Olay hakkında hemen soruşturma başlatılırken, aile büyük bir acı içinde soru işaretleriyle dolu şekilde beklemeye başladı. Selim’in hangi koşullar altında, neden kaybolduğuna dair birçok teori üretilmeye başlandı. Eğer cinayet ise kim ya da kimler tarafından işlendiği, yoksa intihar mı? Genç yaşta kaybedilen bir canın ardından sırlar ardı ardına dökülmeye başladı. Bulunan cesedin ardından birçok güvenlik kamerası kaydı incelenmeye alındı ve tanıklarla görüşüldü. Selim’in kaybolduğu hafta boyunca çevresiyle ne tür diyaloglar yaptığı araştırılmakta.
Öte yandan, şehirde yaşanan bu olayın halk üzerindeki etkisi büyük oldu. Aileler çocuklarını koruma ve güvende tutma konusunda daha fazla endişe duymaya başladı. Olay, sosyal medya üzerinde "güvenli alanlar" ve "gençlerin korunması" başlıkları altında çeşitli tartışmalara yol açtı. İstanbul’un güvenlik sorunları, özellikle gençlerin hayatı üzerindeki olumsuz etkileri hakkında daha fazla farkındalık yaratma gereksinimi doğdu. İlgili STK'lar konuyu gündeme getirerek, gençlerin güvenliği için daha sağlıklı mekanların oluşturulması ve sosyal alanlarımızın daha dikkatli ve bilinçli bir şekilde düzenlenmesi gerektiği vurgusunu yaptı.
Selim Aydin’in kaybı, bir acı hikaye olmanın ötesinde, toplumsal bir mesele haline geldi. İnsanları bir araya getirerek, güvenlik ve sosyal dayanışma hakkında konuşmalara neden oldu.
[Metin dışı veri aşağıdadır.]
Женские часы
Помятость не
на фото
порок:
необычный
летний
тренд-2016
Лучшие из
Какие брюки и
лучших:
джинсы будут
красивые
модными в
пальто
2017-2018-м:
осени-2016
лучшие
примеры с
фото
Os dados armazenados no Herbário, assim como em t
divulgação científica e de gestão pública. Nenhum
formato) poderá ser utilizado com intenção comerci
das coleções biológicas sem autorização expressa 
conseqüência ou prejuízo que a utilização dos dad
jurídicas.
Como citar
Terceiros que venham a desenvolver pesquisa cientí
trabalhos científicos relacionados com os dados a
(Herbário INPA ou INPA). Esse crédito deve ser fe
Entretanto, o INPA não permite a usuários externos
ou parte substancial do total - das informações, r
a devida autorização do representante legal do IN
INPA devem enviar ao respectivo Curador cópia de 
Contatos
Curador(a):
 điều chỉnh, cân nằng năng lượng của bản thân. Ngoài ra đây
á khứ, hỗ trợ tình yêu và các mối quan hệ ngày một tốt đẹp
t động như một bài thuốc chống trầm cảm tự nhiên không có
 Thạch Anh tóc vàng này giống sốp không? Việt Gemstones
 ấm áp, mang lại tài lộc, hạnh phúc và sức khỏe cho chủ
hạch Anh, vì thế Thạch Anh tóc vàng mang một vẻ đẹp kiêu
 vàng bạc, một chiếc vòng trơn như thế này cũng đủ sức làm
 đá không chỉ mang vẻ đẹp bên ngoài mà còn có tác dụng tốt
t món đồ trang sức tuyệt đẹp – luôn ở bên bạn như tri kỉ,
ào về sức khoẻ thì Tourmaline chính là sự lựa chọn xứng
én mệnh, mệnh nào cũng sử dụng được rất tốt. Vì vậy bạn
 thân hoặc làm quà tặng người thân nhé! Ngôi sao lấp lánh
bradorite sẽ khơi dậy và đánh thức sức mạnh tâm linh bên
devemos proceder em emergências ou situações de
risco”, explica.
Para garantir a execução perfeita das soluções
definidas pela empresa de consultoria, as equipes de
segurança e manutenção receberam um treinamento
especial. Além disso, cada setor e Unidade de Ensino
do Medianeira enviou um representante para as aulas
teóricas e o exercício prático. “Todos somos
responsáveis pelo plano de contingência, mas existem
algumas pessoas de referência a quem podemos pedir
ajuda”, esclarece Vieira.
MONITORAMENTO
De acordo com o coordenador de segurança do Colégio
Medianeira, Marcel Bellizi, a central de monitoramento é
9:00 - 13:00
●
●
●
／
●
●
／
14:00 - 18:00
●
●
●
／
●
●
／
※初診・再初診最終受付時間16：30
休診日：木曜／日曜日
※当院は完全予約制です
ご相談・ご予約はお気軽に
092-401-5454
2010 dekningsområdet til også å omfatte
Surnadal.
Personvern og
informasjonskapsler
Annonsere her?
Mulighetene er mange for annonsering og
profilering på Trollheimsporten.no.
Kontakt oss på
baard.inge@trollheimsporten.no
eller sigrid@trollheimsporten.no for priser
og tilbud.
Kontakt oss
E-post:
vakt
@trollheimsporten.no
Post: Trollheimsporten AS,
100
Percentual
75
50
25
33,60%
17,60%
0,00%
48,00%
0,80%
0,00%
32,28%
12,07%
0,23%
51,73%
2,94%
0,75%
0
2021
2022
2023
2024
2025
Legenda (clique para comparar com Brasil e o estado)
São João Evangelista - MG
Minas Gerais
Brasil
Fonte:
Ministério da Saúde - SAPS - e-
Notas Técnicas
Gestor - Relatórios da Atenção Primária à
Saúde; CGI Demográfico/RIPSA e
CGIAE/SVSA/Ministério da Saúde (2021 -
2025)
Kayıp gençlerin ailelerine rehberlik edebilmek ve toplumsal duyarlılığı artırmak adına çeşitli organizasyonlar bir araya gelerek, seminerler ve etkinlikler düzenlemek için hazırlıklara başladı. Selim’in ailesi de, yaşadıkları sürecin ardından topluma bir mesaj iletmek istediklerini ve bundan sonraki süreçte gençler için güvenlik amaçlı projelerde yer alacaklarını açıkladı.
Sonuç olarak, 35 saat boyunca kaybolan Selim Aydin’ın trajik hikayesi, toplumda derin yaralar açtı. Ailesi ve sevdikleri, şimdi bir kaybın hüznüyle yüzleşirken, açığa çıkan güvenlik sorunları ve toplumsal bilinç, gelecekte bu tür olayların önlenmesine yönelik daha fazla adım atılmasını sağlayacaktır. Gönüllülerin, ailelerin ve güvende tutsun isteyenlerin dayanışması, Selim’in anısına bir saygı duruşu niteliği taşımaktadır.